マリアにとってはかえって安心できない結果となった。

なぜなら、ヘルズキッチンの行為によってマリアを狙うものたちが躍起になる可能性が考えられたからだ。そこでマリアは執事のマイク・ペニーワースと共に一時ヴィクトリア市のある場所にしばらく泊まる事になった。

「……困ったファンもいたものよ」

「熱狂的なファンは往々にして愛情を暴走させるものです。奥様」

ペニーワースとマリアの付き合いは長かった。そろそろ初老になる彼はレオハルトの執事として二人を長く見ていたのであった。普段は二人の影となり、表には出ないが、いざという時には格闘や銃火器の扱いによって二人を守る術があった。
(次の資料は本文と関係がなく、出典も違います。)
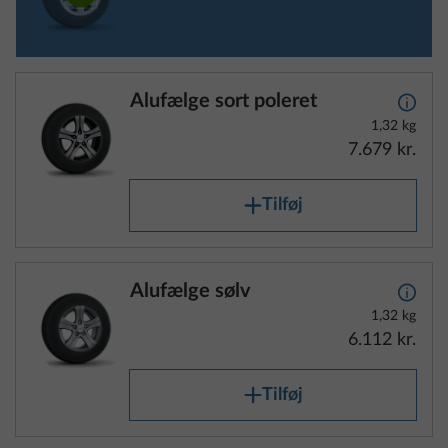
Alufælge sort poleret
Yderli
1,32 kg
7.679 kr.
Tilføj
Alufælge sølv
Yderli
1,32 kg
6.112 kr.
Tilføj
マリアはペニーワースの実家に匿まってもらう形で一時とどまることになった。

「そうだけど。もうちょっと配慮とか……」

「独りよがりな愛もまた愛の形です」

「そうは思わないわ。愛は相互の理解があってこそよ」

「私もそう思います。ですが愛は想いの重さでも定義されるべきものです」

「これがレオハルトの話なら良かったのに」

「おっしゃる通りで……」

「……ごめん料理作って憂さを晴らしてくる」

「火傷と刃物にお気をつけて……」

「うん、ありがと」

マリアは洗って酒蒸しにした貝類と小さめに目切りした野菜とキノコをバターで軽く炒め、すこし薄力粉を加える。そこに市販のコンソメと水、トマトソースと刻んだトマトを入れ、良く煮込んで出来上がりとなる。

マリアは凝り性なので市販のコンソメ以外は知り合いからもらってきた材料などで賄っている。特にトマトソースは材料から自分で下ごしらえをしたものを使っていた。パンと一緒に二人で食べる。レオハルトは仕事でいない。

「凝っていますな。奥様の料理は」

「まだまだね。コンソメも市販のものに頼っちゃったし、簡単な料理しか出来なかったわ。それにパンはそこのベーカリーで買ったものをそのままで……」

「ふむ、それなら、次の食事はパンに挟むものを使ってと言ったところでしょうな」

「そうね。それがいいわ」

不安を感じつつも、自作の料理や執事と共に過ごすマリアの日常は変わらず緩やかなものであった。